===== DATA TO PROCESS

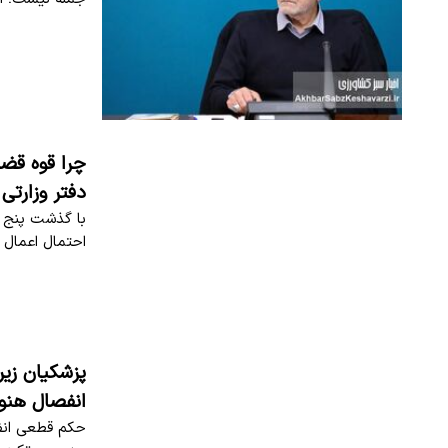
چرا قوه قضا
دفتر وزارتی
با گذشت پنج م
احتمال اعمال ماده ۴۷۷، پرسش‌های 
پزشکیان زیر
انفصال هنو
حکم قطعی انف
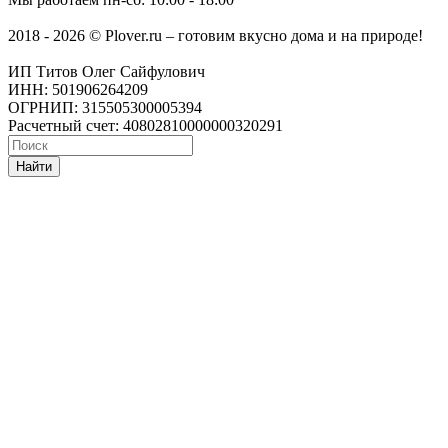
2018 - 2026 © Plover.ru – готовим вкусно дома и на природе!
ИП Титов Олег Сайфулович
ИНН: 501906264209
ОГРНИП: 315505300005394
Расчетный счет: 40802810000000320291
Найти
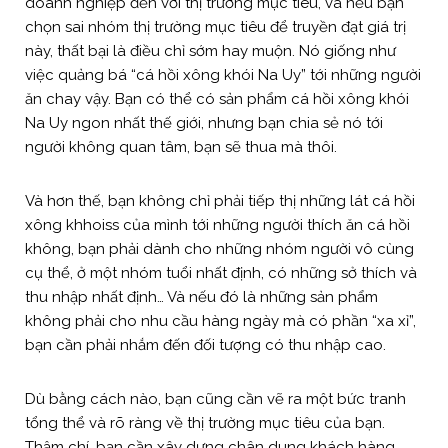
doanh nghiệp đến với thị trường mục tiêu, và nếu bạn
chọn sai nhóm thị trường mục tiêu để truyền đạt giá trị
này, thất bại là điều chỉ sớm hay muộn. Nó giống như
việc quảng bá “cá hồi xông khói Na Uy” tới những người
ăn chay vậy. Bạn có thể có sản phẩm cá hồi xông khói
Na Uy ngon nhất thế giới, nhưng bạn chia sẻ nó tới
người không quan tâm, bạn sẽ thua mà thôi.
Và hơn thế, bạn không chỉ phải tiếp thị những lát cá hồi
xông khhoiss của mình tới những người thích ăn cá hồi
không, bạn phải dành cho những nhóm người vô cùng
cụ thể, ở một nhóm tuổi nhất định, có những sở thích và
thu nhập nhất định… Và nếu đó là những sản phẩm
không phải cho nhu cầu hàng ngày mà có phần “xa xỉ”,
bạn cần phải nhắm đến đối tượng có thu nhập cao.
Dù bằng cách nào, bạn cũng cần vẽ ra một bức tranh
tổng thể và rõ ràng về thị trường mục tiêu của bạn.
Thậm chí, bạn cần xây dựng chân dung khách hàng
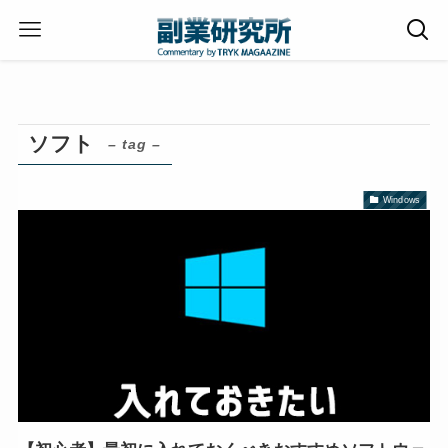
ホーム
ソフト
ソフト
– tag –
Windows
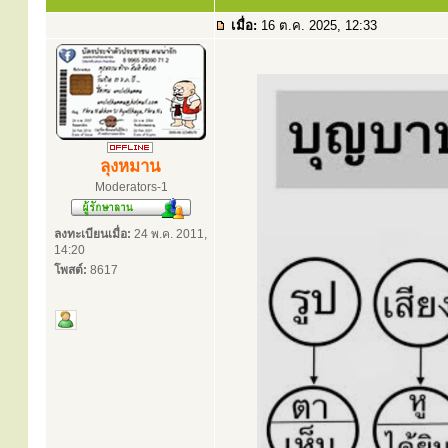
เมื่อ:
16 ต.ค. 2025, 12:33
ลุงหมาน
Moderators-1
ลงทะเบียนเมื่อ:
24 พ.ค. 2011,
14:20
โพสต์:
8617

==========

* WORK INSTRUCTIONS: Copy out all lines above that include the string "người".

* ANSWER TO THE PROBLEM:
việc quảng bá “cá hồi xông khói Na Uy” tới những người
người không quan tâm, bạn sẽ thua mà thôi.
xông khhoiss của mình tới những người thích ăn cá hồi
không, bạn phải dành cho những nhóm người vô cùng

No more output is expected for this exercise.